Theme (2): The potential utility of the AMLO platform.
Sub-Theme (2a): Overall assessment of usability
Broadly, across the data set, the participating special education teachers reported that the AMLO platform was an easy-to-use tool for recording and presenting data. For example:
“It is a platform that is easy [to use in] collecting and saving data for teachers”.
And
“The AMLO platform is excellent if implemented in a set of schools and [it] develops outstanding teachers who apply it and train other teachers through training courses”.
Sub Theme (2b): Utility in promoting reflection on tracking
Overall, across the data set, the special education teachers did not, even when asked directly, significantly differentiate between the overall intervention and its impact on teacher reflection and the technology platform’s role in this per se. However, there were some specific references to this, as in the following quote:
“Yes, it makes it easier for teachers and parents to be aware of his child performance and his progress yearly.”
It may be that the integrated nature of the implementation, whereby the overall structured learning outcomes approach and the AMLO platform were introduced together, led to this lack of differentiation between the two elements by the special education teachers in the sample. However, some responses focused on how the tracking elements could be improved. Thus, participating special education teachers noted areas for development in the AMLO platform, such as specifically adding options for integrating files and sharing reports with parents, to allow for “joint working” between parents and teachers when considering progress for the focus children with DLM in this study.

4. Discussion

Overall, when asked directly, the teachers at both schools that participated in this study felt that the introduction of the AMLO platform supported structured learning outcomes approach, based on their interview responses, prompted them to think more in-depth about the progress that individual children with DLM were making, and to reflect on their pedagogical strategies. At least in some cases, in their perception, they had made decisions about pedagogical strategies to meet individual needs based on their engagement with the process of reviewing individual progress against the stated learning outcomes. Responses also suggested that this was, at least in some cases, something that was new in their practice. The results were less clear in terms of the separate impact of the use of the AMLO platform, which may not perhaps be surprising due to the integrated way that the structured learning outcomes approach and the use of the AMLO platform were introduced as a “joint” intervention in this study.

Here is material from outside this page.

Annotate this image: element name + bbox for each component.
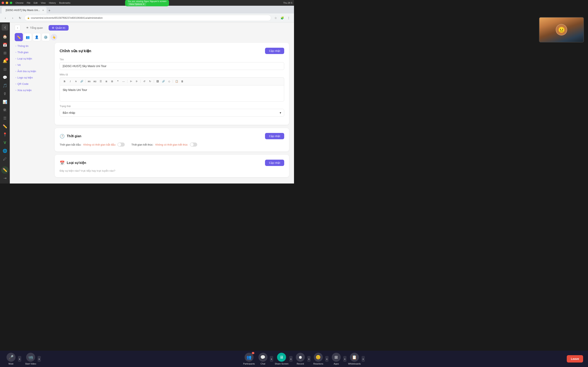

This study is situated in the broad line of research considering how the process of teacher reflection can improve teaching for children with SEN, particularly DLM. That is, it explores, as Anthony et al. (2015) argued, how if teachers are encouraged and supported to reflect on individual needs, this can lead to more effective pedagogical decision making to meet such needs. Other studies in this area of enquiry have shown how if such reflection can be linked to more fine-grained monitoring of progress, then this can further enhance teachers’ capacity to plan mathematics programs and to promote stronger student mathematics achievement (Fuchs et al., 2008; Spooner et al., 2019; Ketterlin-Geller et al., 2008). Moreover, previous research such as Hibi (2024) and Al Fariana et al. (2024) has shown that effective teaching practices tailored to individual student needs can improve mathematics learning outcomes. Other parallel but cognate studies (Orrill et al., 2023; Mandinach & Schildkamp, 2021) show more broadly the effectiveness of teachers using data as part of their reflective process to inform and tailor instruction.

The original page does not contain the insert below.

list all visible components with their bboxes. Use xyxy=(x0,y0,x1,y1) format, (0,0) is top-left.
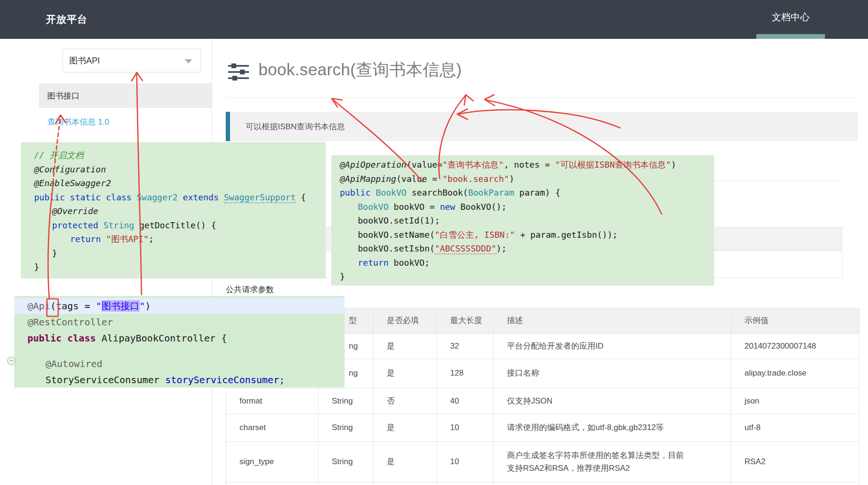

There are some parallel approaches to a structured learning outcomes approach within K-12 mathematics, particularly the literature on direct instruction and mastery learning (Nelson et al., 2022; Muawanah et al., 2022; Freeman-Green et al., 2018; Hudson et al., 2018; Stockard et al., 2018), which similarly focus on sets of learning outcomes for the whole class, and focus on the close monitoring of progress toward these outcomes. These are very commonly applied in the teaching of compulsory phase mathematics (see, for example, National Centre for Excellence in the Teaching of Mathematics [NCETM], 2022). Yet they are fundamentally whole-class approaches and have been subject to considerable critique in terms of how well they apply to children with learning differences who may find it hard to “keep up” with the class, despite the fact that some advocates suggest that, with appropriate teacher training and use of pedagogy, the vast majority of students with varying ability levels (Tomlinson, 2014) can benefit from these whole-class approaches. However, the structured learning outcomes approach presented here involves, we contend, a much clearer focus on individual needs and responses to individual needs. As we have noted, most of the focus on the use of learning outcomes as an approach to supporting teacher reflection and teacher decision making has been in higher education. Some studies have considered the use of such an approach in compulsory-phase education as discussed in our review of the literature. No studies yet, so far as we are aware, have combined the consideration of such an approach focused on achieving effective differentiation for children with SEN with the support of a tailored technology platform.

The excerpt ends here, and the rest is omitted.